SNL’s Use of the Medusan Narrative

Kathleen Rowe tells us in “The unruly woman: gender and the genres of laughter” that “women must be willing to offend and to be offensive, to look beyond the doomed suffering women of melodrama and the evil ones of film noir” (Rowe, pg 8). This is to say that women in film and comedy more broadly ought to subvert the traditional gaze brought on them, rather than play into it. This allowing for a brand of comedy that can have an air of revolution to it through it’s placed and just anger at the limiting actions of hierarchies that restrict a comedy unshackled by gender roles and expectations. Rowe tell us that a great arena for this comedy is that of the “Medusan film” which deals with sexuality and humour. Through this she sees a means for woman to force the masculine gaze to be subverted and corrupted through a ownership of sexuality or the freedom to do away with it.

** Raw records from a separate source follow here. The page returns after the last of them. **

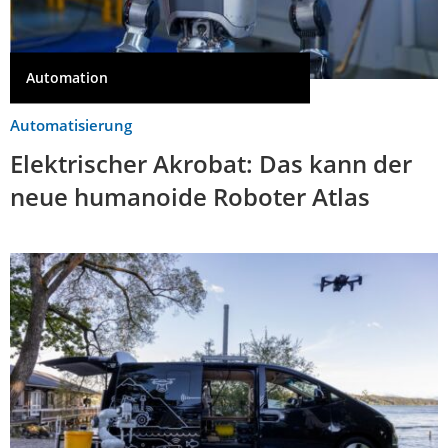
Automation
Automatisierung
Elektrischer Akrobat: Das kann der
neue humanoide Roboter Atlas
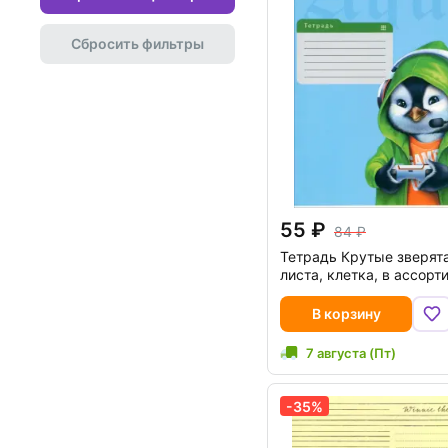
Сбросить фильтры
55
84
Тетрадь Крутые зверята
листа, клетка, в ассорт
В корзину
7 августа (Пт)
-35%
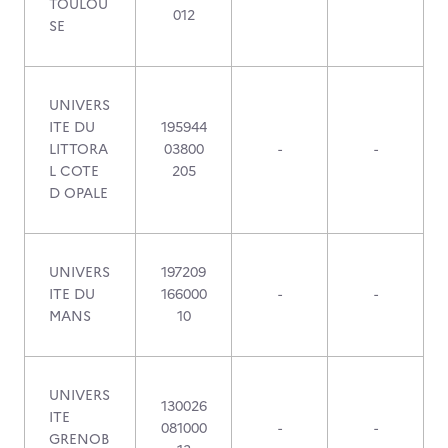
TOULOU
012
SE
UNIVERS
ITE DU
195944
LITTORA
03800
-
-
L COTE
205
D OPALE
UNIVERS
197209
ITE DU
166000
-
-
MANS
10
UNIVERS
130026
ITE
081000
-
-
GRENOB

An example of how this brand of comedy is the Saturday Night Live skit “Dirty Talk”. Within it, we have a couple trying to spice up their love life but are unsuccessful as the woman in the scene keeps misinterpreting what the man means by ‘dirty talk’. This scene can be considered ‘mudusan’ by the way in which it sets up the sexuality of the narrative, only for the woman to break it down with her uncomfortable and distinctly offensive attempts at the ‘dirty talk’. From this, we can see the the female is becoming the dominant character that holds the power to facilitate the needs of the male, making him submissive. This creates a “leveling of hierarchies” (Rowe, pg 9) that breaks the female character from the traditional gaze put upon woman by men by a direct and deliberate supervision of that gaze.

2 comments

  1. Great example of an unruly woman who actively disrupts the man’s attempts to impose his fantasies on her. He asks her to be mean to him, not imagining that she would be unwilling to play along with his idea of only accepting the ‘dangerous’ elements of a woman when it is in a sexual role play where he assumes the dominant role.

  2. This is a good example of what Rowe was talking about as you stated. It subverts preconceived notions about how society expects a woman to react in this situation. I would, however, say that this video is not necessarily the kind of offensive comedy that Rowe was discussing.